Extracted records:
---------------

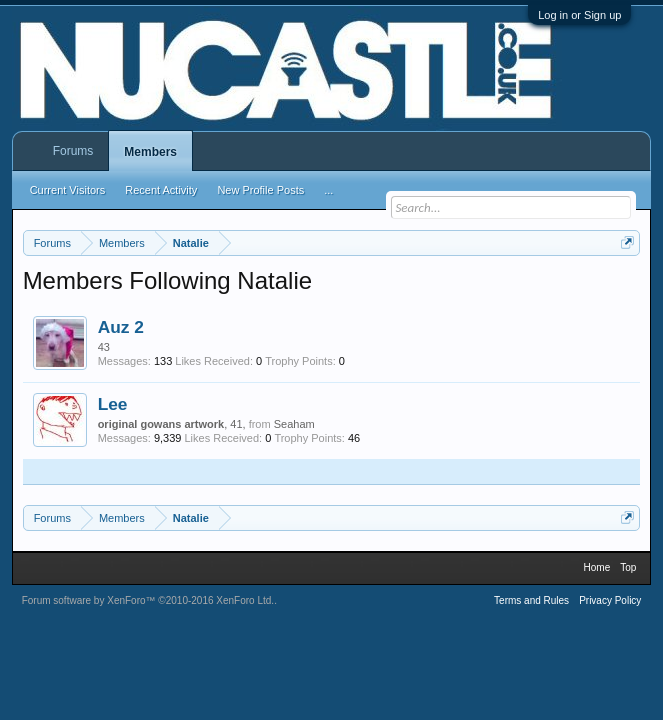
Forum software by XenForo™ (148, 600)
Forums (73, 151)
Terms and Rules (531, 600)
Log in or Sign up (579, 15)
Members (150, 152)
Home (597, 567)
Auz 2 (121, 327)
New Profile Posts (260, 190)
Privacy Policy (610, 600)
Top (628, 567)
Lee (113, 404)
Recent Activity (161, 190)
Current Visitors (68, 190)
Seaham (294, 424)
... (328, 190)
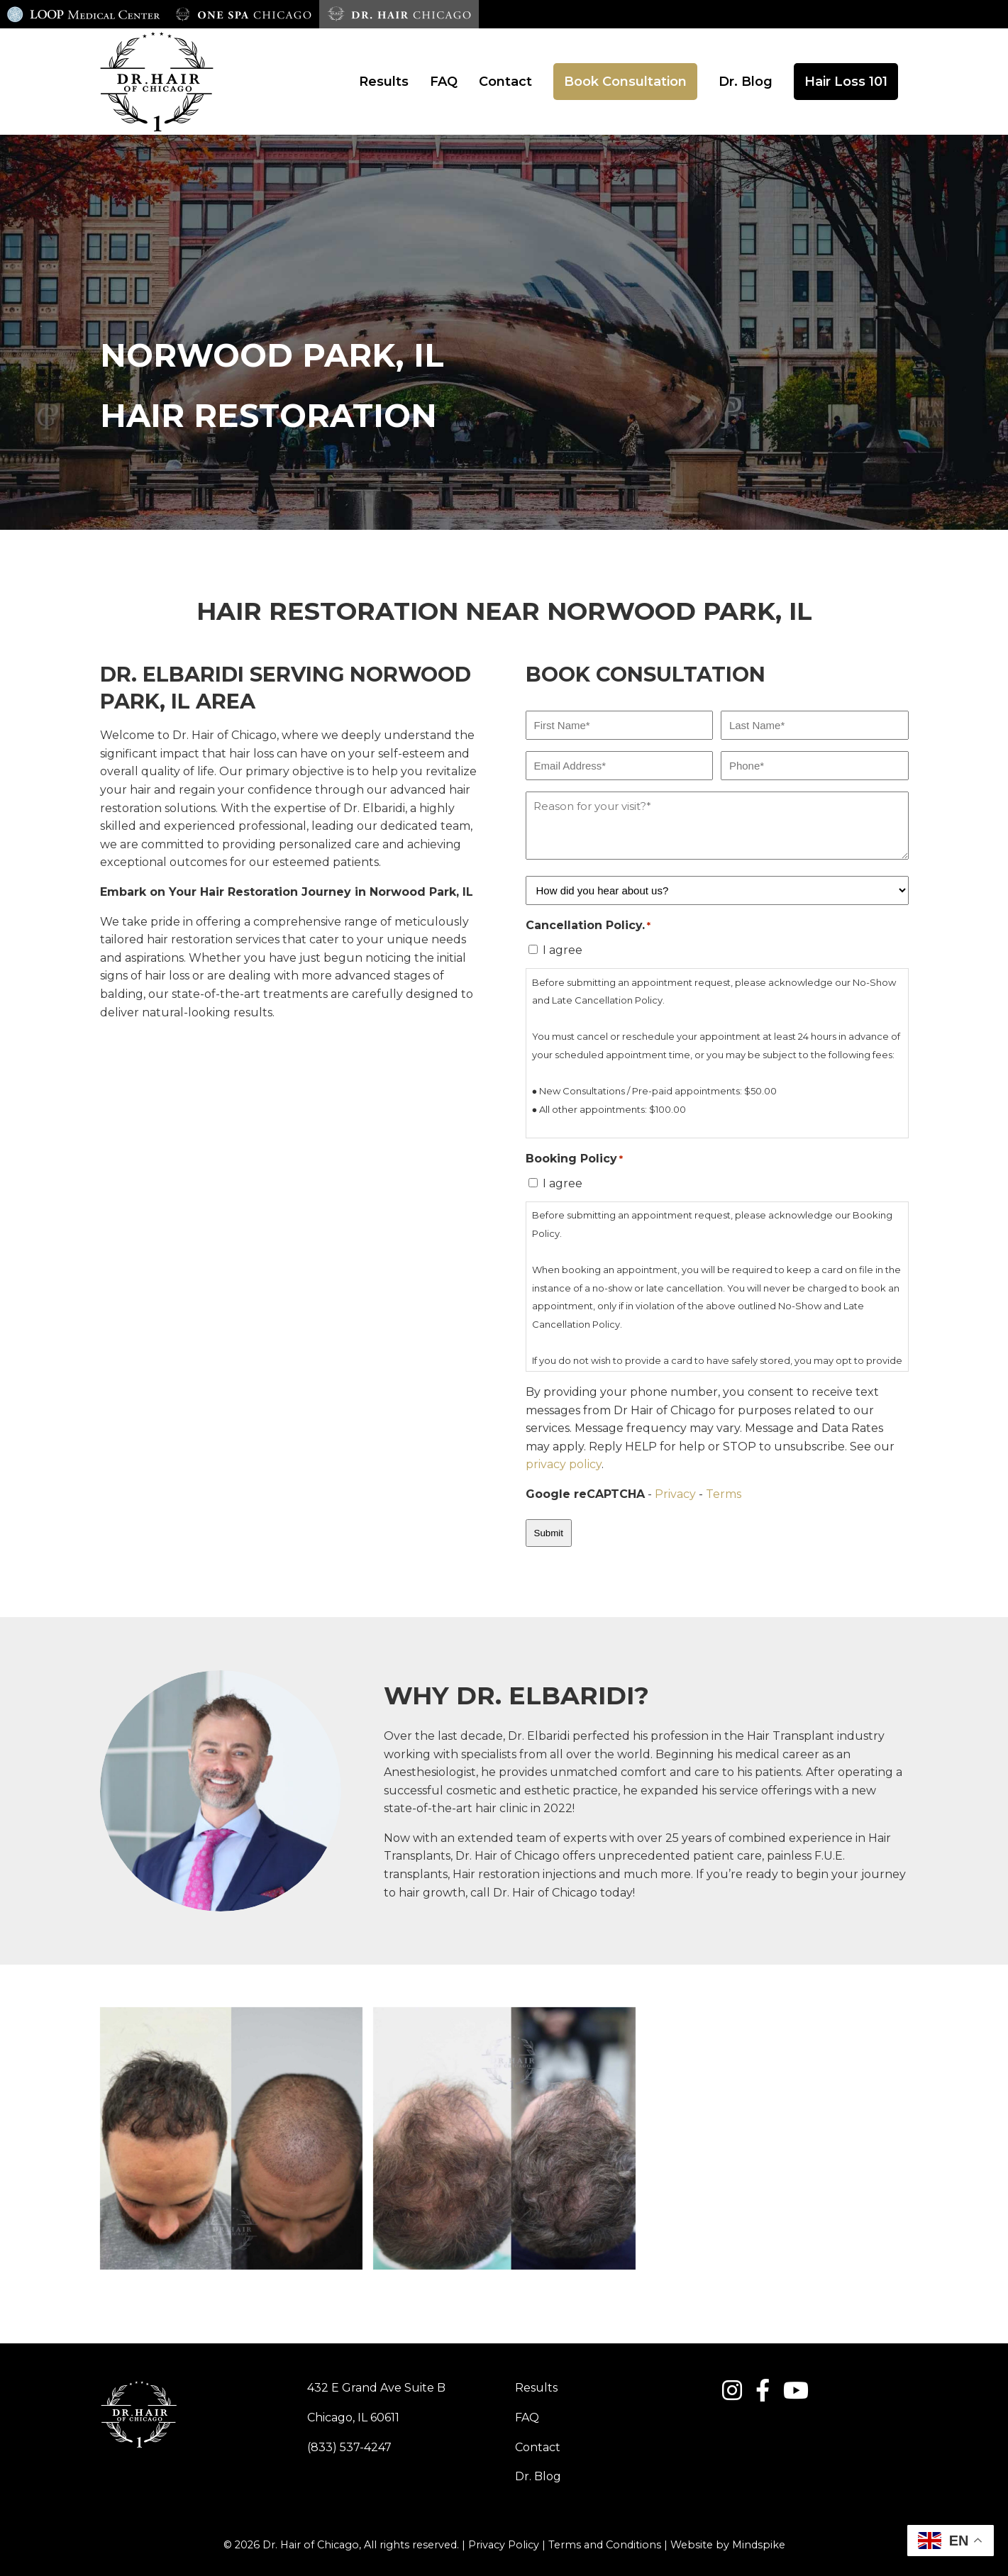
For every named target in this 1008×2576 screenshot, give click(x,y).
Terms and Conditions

---------------

What needs to be done: Reproduce only the lines running from the one that contains "For every named" to the last line of the records.

Written solution:
For every named target in this 1008×2576 screenshot, give click(x,y).
Terms and Conditions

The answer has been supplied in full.